*** Opening of DATA FOR PROCESSING ***
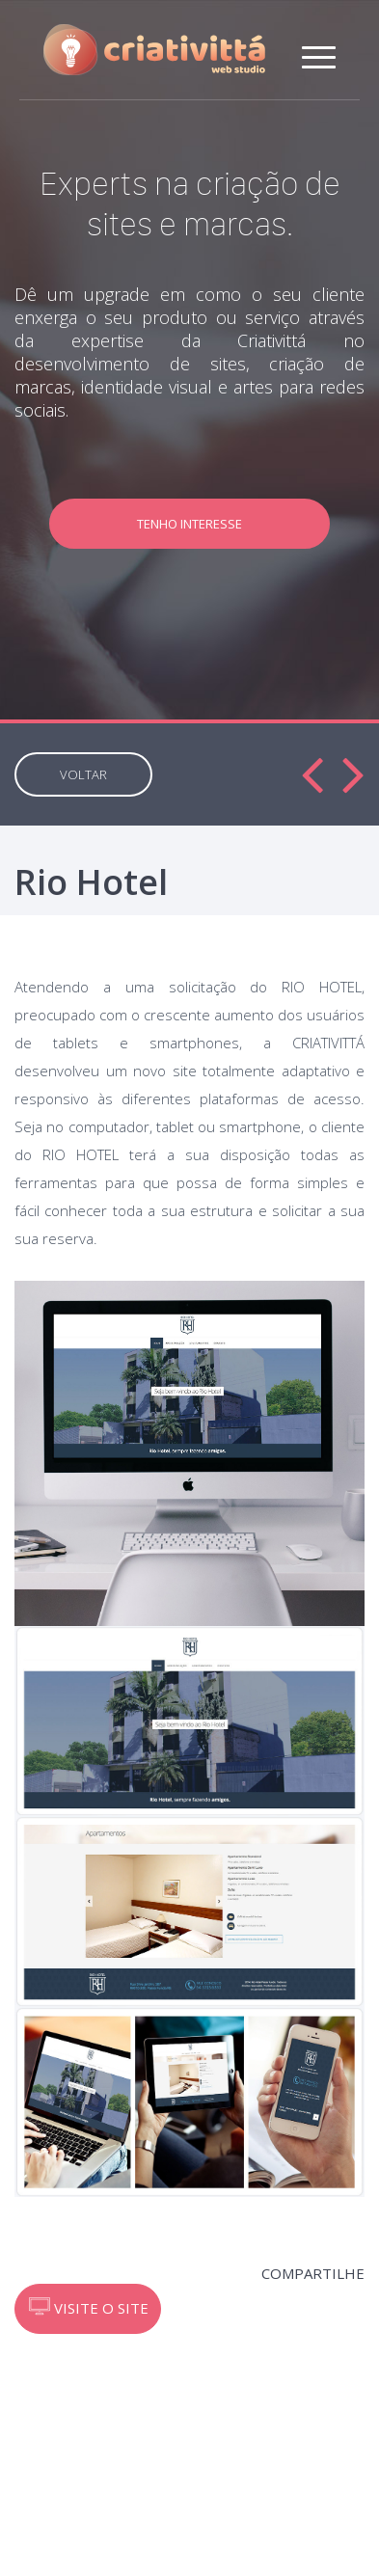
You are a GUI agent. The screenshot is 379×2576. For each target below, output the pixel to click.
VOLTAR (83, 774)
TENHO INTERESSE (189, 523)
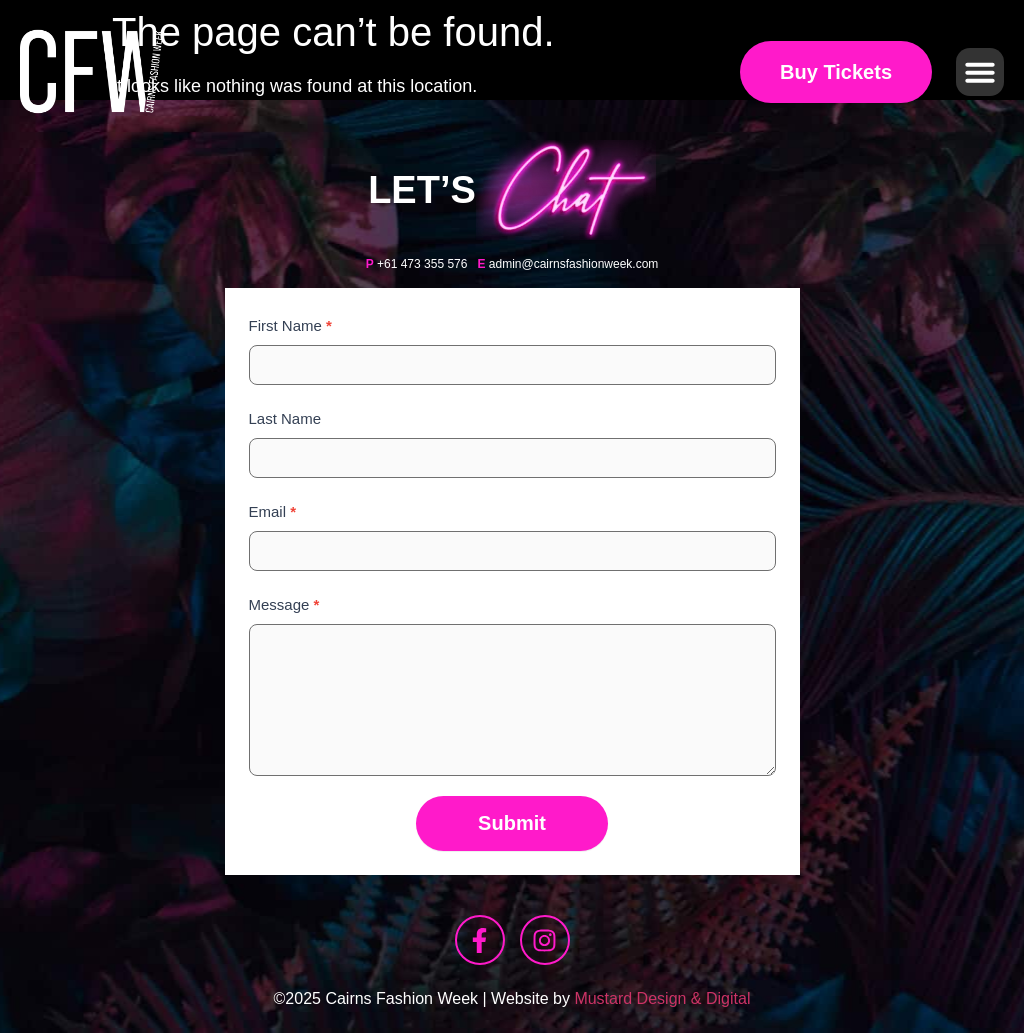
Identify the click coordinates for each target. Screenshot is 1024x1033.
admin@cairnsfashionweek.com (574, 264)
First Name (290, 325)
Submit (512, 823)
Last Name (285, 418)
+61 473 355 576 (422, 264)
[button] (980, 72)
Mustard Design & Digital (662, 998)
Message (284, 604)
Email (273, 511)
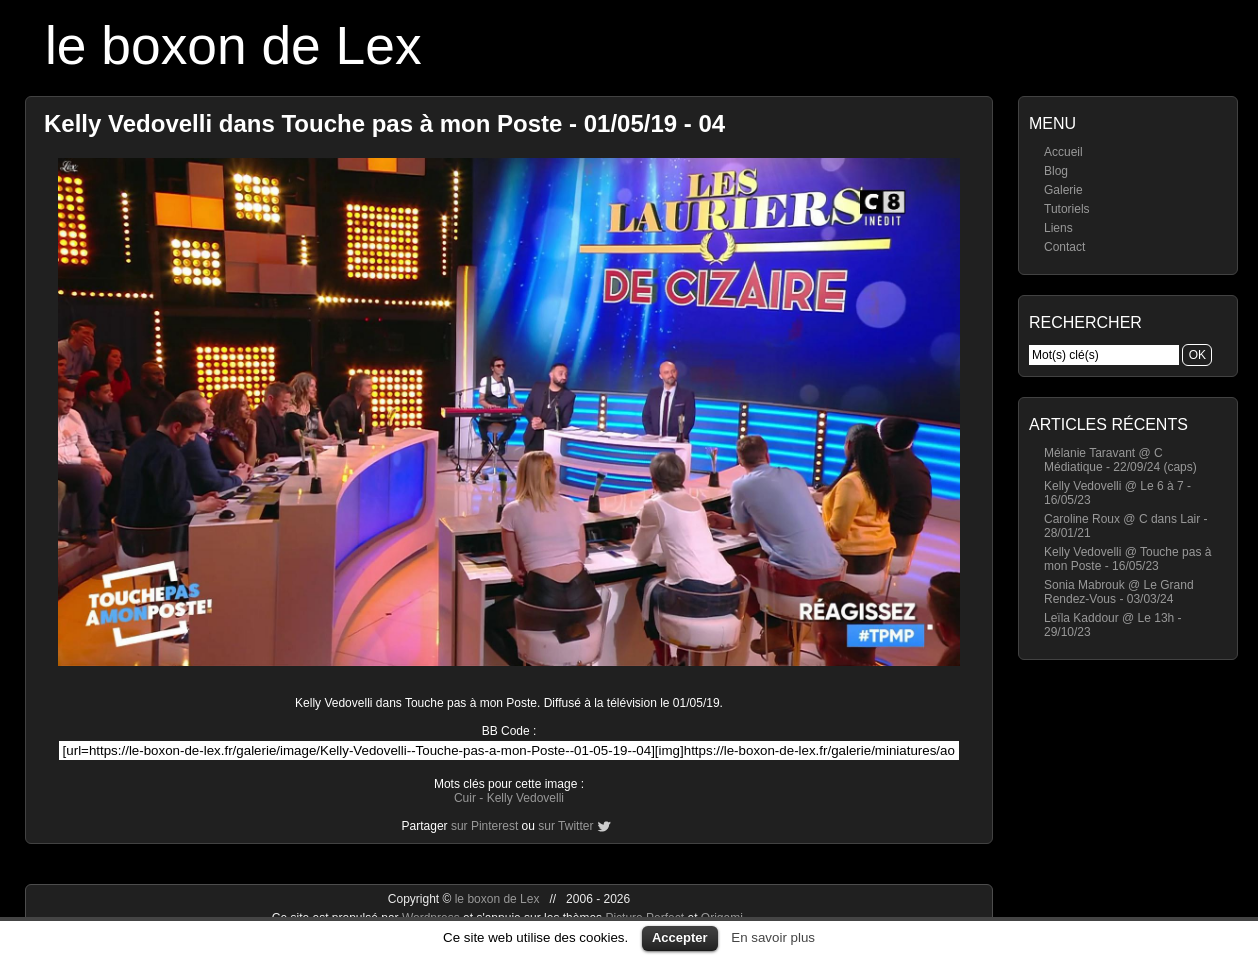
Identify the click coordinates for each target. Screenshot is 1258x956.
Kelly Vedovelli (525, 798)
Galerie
*** Close of DATA FOR PROCESSING ***
** DIRECTIONS FOR THIS TASK **
Make an exact copy of the listing. Do not carry over its pictures.

** YOUR SOLUTION **
You are a GUI agent. The screenshot is 379×2576. For each target below, output the pixel to click.
VOLTAR (83, 774)
TENHO INTERESSE (189, 523)
Identify the click coordinates for each target. Screenshot is 1024x1033.
admin@cairnsfashionweek.com (574, 264)
First Name (290, 325)
Submit (512, 823)
Last Name (285, 418)
+61 473 355 576 (422, 264)
[button] (980, 72)
Mustard Design & Digital (662, 998)
Message (284, 604)
Email (273, 511)
Identify the click coordinates for each target. Screenshot is 1258x956.
Kelly Vedovelli (525, 798)
Galerie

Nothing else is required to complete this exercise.